- _Problem to work on_
From the records below, print exactly the lines starting at the one containing "افشای راز تاریک" and ending at the one containing "دیروزبان است", ends included, and nothing else.

Page-level text extractions
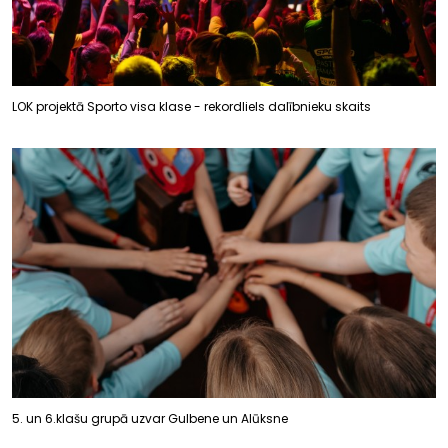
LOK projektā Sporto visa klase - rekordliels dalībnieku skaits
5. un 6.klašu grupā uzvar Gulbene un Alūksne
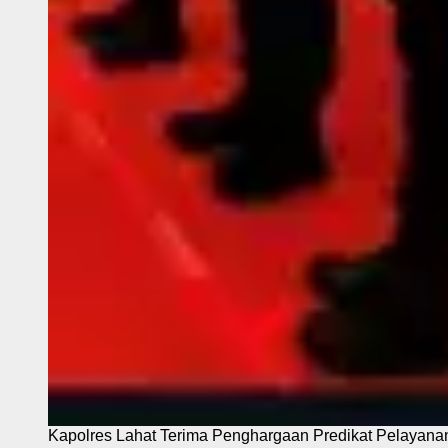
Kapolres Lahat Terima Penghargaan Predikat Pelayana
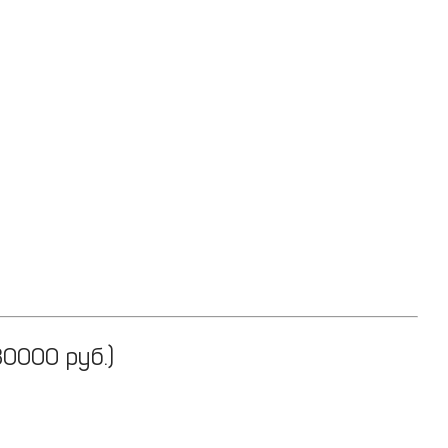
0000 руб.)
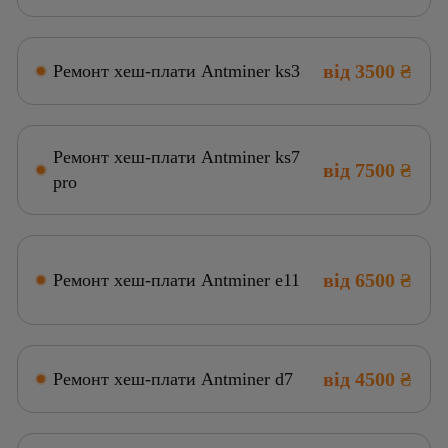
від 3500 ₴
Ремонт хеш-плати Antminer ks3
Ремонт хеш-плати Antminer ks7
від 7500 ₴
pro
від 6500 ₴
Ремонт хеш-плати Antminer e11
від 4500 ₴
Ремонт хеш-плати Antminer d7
==
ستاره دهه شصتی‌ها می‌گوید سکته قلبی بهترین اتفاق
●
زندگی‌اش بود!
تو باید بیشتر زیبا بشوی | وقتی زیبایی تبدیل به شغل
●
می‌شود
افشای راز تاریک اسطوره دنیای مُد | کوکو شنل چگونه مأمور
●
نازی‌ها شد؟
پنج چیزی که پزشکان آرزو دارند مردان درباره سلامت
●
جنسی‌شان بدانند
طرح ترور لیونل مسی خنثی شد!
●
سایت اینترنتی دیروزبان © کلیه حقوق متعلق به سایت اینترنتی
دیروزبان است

- _Written solution_
افشای راز تاریک اسطوره دنیای مُد | کوکو شنل چگونه مأمور
●
نازی‌ها شد؟
پنج چیزی که پزشکان آرزو دارند مردان درباره سلامت
●
جنسی‌شان بدانند
طرح ترور لیونل مسی خنثی شد!
●
سایت اینترنتی دیروزبان © کلیه حقوق متعلق به سایت اینترنتی
دیروزبان است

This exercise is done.